Typical visualizations of the effects of calorie restriction on maximum lifespan look like this:
|Calorie Restriction Society|
|Nicotinamide and PNC1 govern lifespan extension by calorie restriction in Saccharomyces cerevisiae
Rozalyn M. Anderson, Kevin J. Bitterman, Jason G. Wood, Oliver Medvedik and David A. Sinclair
Nature 423, 181-185(8 May 2003)
A paper showing the correlation of body mass index (BMI) and survival has visualizations like this:
|Overweight, Obesity, and Mortality in a Large Prospective Cohort of Persons 50 to 71 Years Old
Kenneth F. Adams, Ph.D., Arthur Schatzkin, M.D., Tamara B. Harris, M.D., Victor Kipnis, Ph.D., Traci Mouw, M.P.H., Rachel Ballard-Barbash, M.D., Albert Hollenbeck, Ph.D., and Michael F. Leitzmann, M.D.
N Engl J Med. 2006 Aug 24;355(8):763-78. Epub 2006 Aug 22.
The visualizations above are not effective at showing the impact on a person’s life. How am I to translate the survival rate of a population into what that means for my lifespan? What does an increase form 1% risk of death to 1.5% risk of death mean for me?
Furthermore, in the case of Calorie Restriction, a.k.a. the CRON diet (Calorie Restricted Optimal Nutrition), I have not seen a good measure of the risk involved in overdoing it, that is, eating too few calories.
The clearest way I can think of to express the impact of a lifestyle choice on someone’s life is to show how many years of their life they will forfeit as a result of a lifestyle choice.
The following graph shows maintenance calorie intake. This is a completely different situation from weight-loss calorie intake. To reduce body fat, you must (among other things) eat fewer than the optimal number of calories until you have reached your healthy weight, then you switch over to maintenance mode. Maintenance mode requires, of course, more calories than weight loss mode.
|(speculative graph created by DY for this web page)|
I hasten to point out that this graph is guesswork on my part. I don’t claim that the actual numbers are accurate, but I do believe the approximate shape of the curve has to be correct.
Clearly if you stop eating altogether (A), you will die in a matter of weeks. If you eat most of what your body needs, but not enough (B), you will live a little longer, but not a whole lot longer. At the other end of the graph, clearly if you stuff yourself all day long, you will become very unhealthy and die before your time. If you eat way too much, but not an extreme amount (E), you will become somewhat less unhealthy than that, etc.
So somewhere there is a middle ground that is just right (C). It is unlikely that the curve has any odd bumps on either side of that point. The overall shape of the curve has to be steep on the left and gradual on the right, as you see above.

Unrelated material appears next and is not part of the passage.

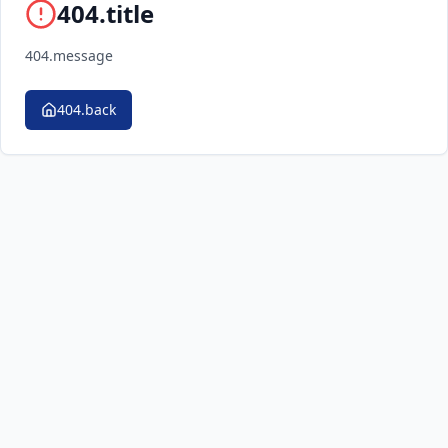
404.title
404.message
404.back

Point D on the graph is an interesting data point. It is comes from over 2,000 animal experiements since the 1930s, as reported in Roy Walford’s excellent book. Those experiments tell us that if an animal eats about 1.5x more calories than the optimal amount, its maximum possible lifespan is shortened by about 1.5x. Also, BTW, animals in the studies eat about 1.5x more than optimal if allowed to eat all they want. (If you put milkshakes, sodas, desserts, sugared coffee, fries, and the like into the mix, I bet that the animals would become addicted and eat a lot more, as we humans do, but I don’t know if that has been tried. Experiments tend to use relatively healthy, unrefined ‘chow’ designed for lab experiments.)
The region of the graph around the optimal calorie intake is the most interesting. Is it sharp, as I show it? It would be very interesting and useful to know the answer to that question.
This graph is estmated for a person who is 40 years old and who up until that age has eaten about 1.5x the optimal number of calories, giving him a maximum lifespan of perhaps 104 if he does everything right from now on.
A couple of things jump out at you from this graph.
Years of life lost should be on the Y axis of graphs dealing with lifespan issues. Measures of relative risk of death, percent survival, and percent of lifespan are not effective for communicating impact on a person’s life.